● **Material to process**:
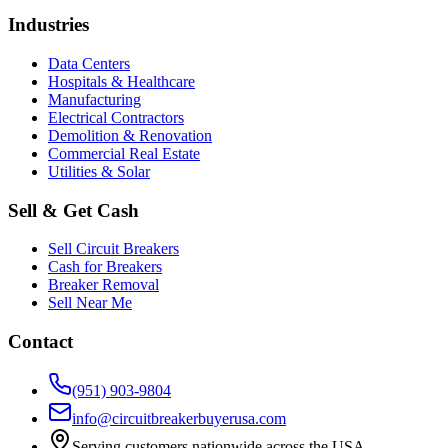
Industries
Data Centers
Hospitals & Healthcare
Manufacturing
Electrical Contractors
Demolition & Renovation
Commercial Real Estate
Utilities & Solar
Sell & Get Cash
Sell Circuit Breakers
Cash for Breakers
Breaker Removal
Sell Near Me
Contact
(951) 903-9804
info@circuitbreakerbuyerusa.com
Serving customers nationwide across the USA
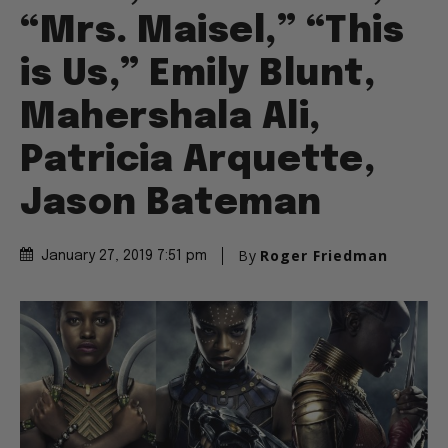
“Mrs. Maisel,” “This
is Us,” Emily Blunt,
Mahershala Ali,
Patricia Arquette,
Jason Bateman
By
Roger Friedman
January 27, 2019 7:51 pm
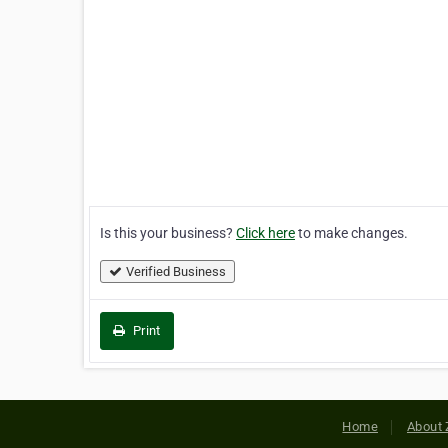
Is this your business?
Click here
to make changes.
Verified Business
Print
Home
About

● **Required action**:
Only the lines holding the word "Sell" belong in the answer; copy them from the listing above.

● **Solution to this exercise**:
Sell & Get Cash
Sell Circuit Breakers
Sell Near Me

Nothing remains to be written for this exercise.